It’s not only the young, the BabyGens, who want us oldies out of the picture so they can finally inherit the earth. It’s also, for completely different reasons, the religious groups who oppose life rejuvenation. Fortunately these pro-deathers, as they call themselves, are fewer in number, though they tend to be dramatic and colourful.
Rejuve, to the monotheists, goes against the wishes of the Almighty God who planned and created the universe just so, arranging a fixed span of life for each soul therein, at the end of which He shall sit in judgment over it. God gives life and takes it away. There is an afterlife, with a heaven and a hell. You have no right dodging His archangel of death to avoid your reckoning. He’ll get you anyway. The contradictions in this position are obvious to us nonbelievers. Whether they believe that judgment comes to each soul individually and immediately after death, or there is a collective Judgment Day at the end of all life, the unspoken fear of the God-believers is that with rejuvenation the reckoning gets postponed—in principle, forever. And that won’t do for the Almighty. Meanwhile some of His believers show no qualms in doing the archangel’s work for him.
For the Hindus and Buddhists, rejuvenation interferes with karma and the cycle of rebirths. Imitating rebirth, constructing new lives at a whim, makes a mockery of karma and the universal law of Vishnu, Brahma, and Shiva. Why prolong life artificially when you will be reborn anyway, continuously, until by your own karma that cycle is finally broken and the self finds bliss? The purpose of life is to terminate the cycle, not prolong it.
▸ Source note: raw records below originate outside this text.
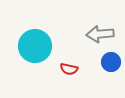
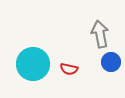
gray arrow: rotated 84 degrees clockwise
cyan circle: moved 2 px left, 18 px down
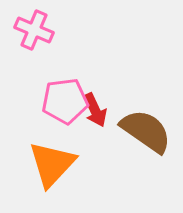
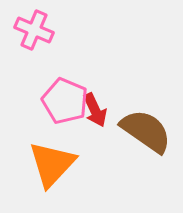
pink pentagon: rotated 30 degrees clockwise
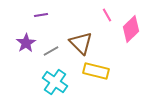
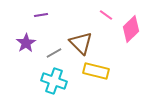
pink line: moved 1 px left; rotated 24 degrees counterclockwise
gray line: moved 3 px right, 2 px down
cyan cross: moved 1 px left, 1 px up; rotated 15 degrees counterclockwise
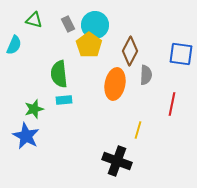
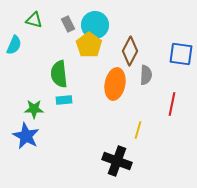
green star: rotated 18 degrees clockwise
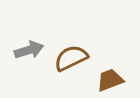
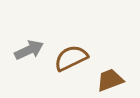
gray arrow: rotated 8 degrees counterclockwise
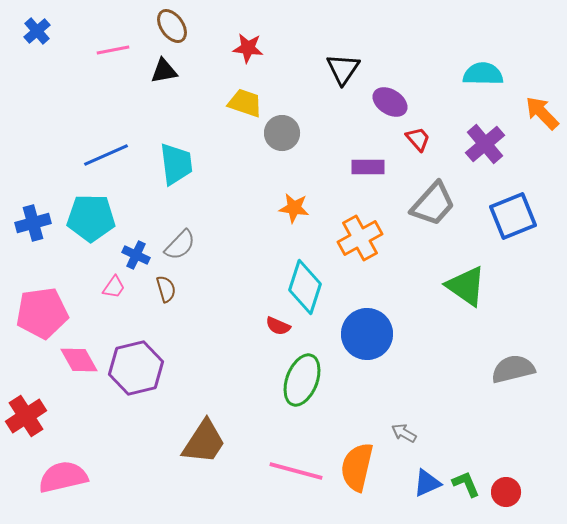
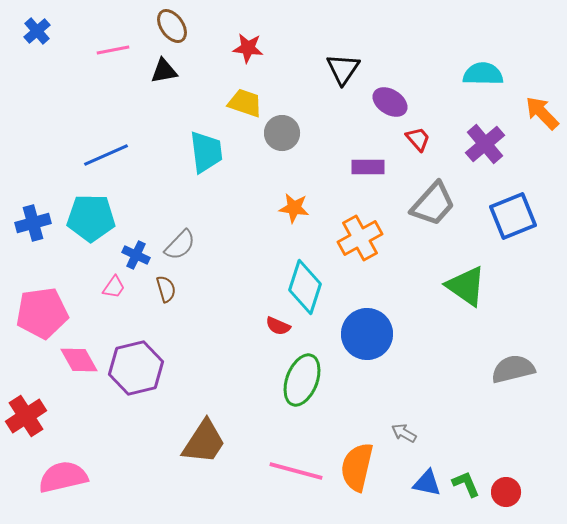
cyan trapezoid at (176, 164): moved 30 px right, 12 px up
blue triangle at (427, 483): rotated 36 degrees clockwise
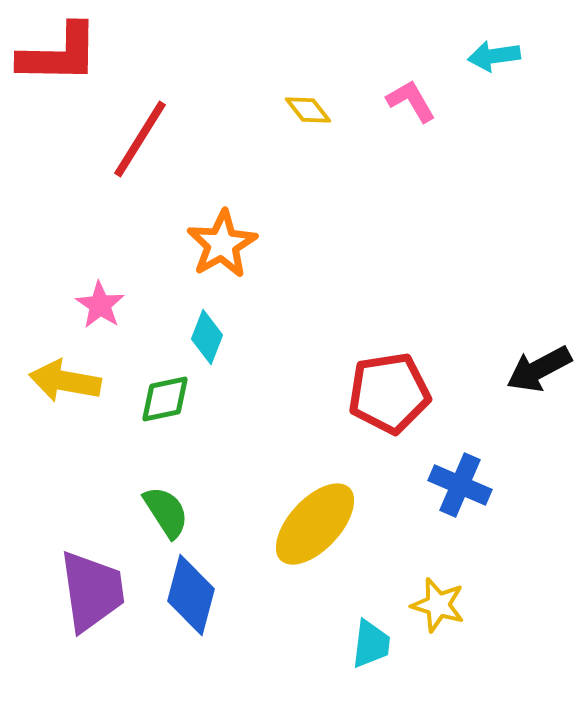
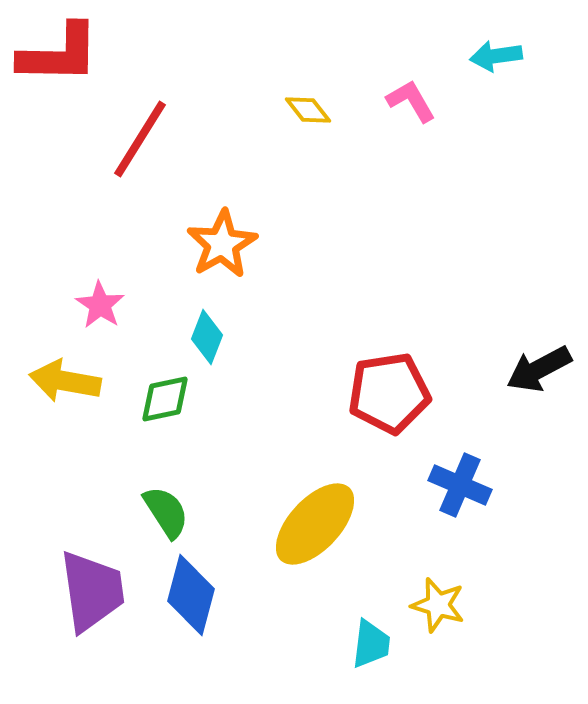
cyan arrow: moved 2 px right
I reached the famous display window on Yonge Street occupied by four assorted dissenters in their ongoing protest against, as they saw it, the crude scientism and life-engineering of our terrible modern Age of Kali. For more than two years these self-exhibitionists had threatened to end their lives by publicly going up in flames in this window. Did they expect the world to change then? Technology to take a step back? Human knowledge to obliterate a portion of itself? But graciously they had declared that they would not interfere with the eternal cycle—the dance of Shiva and the repose of Brahma. They would kindle themselves only at their predestined, allotted times, which—here was the catch—would be revealed to each of them privately during their meditations. Meanwhile the suspense had been mounting, the days were counted, and they were a public attraction. Three of them were of Indian origin—two bald men in saffron robes and a woman with long, loose hair in a white sari, seated silently on the floor in elegant yoga postures, beatific smiles on their smooth faces and broad white marks twitching like worms on their foreheads; the fourth one was a tall Japanese-featured man with short cropped hair wearing a white cotton kurta-shirt and pants, and he was standing, head lifted up and staring far away. His hands were joined in front of him in a pranam. Sanskrit chanting and a sonorous droning made up the soundtrack to this scene. The four had already been arrested once, then released, for obviously they had committed no crime. On the sidewalk outside the window were gathered their noisy supporters, wearing saffron or white, handing out flyers, chanting and beating on tambourines. It all looked jolly but was not a place for me to linger.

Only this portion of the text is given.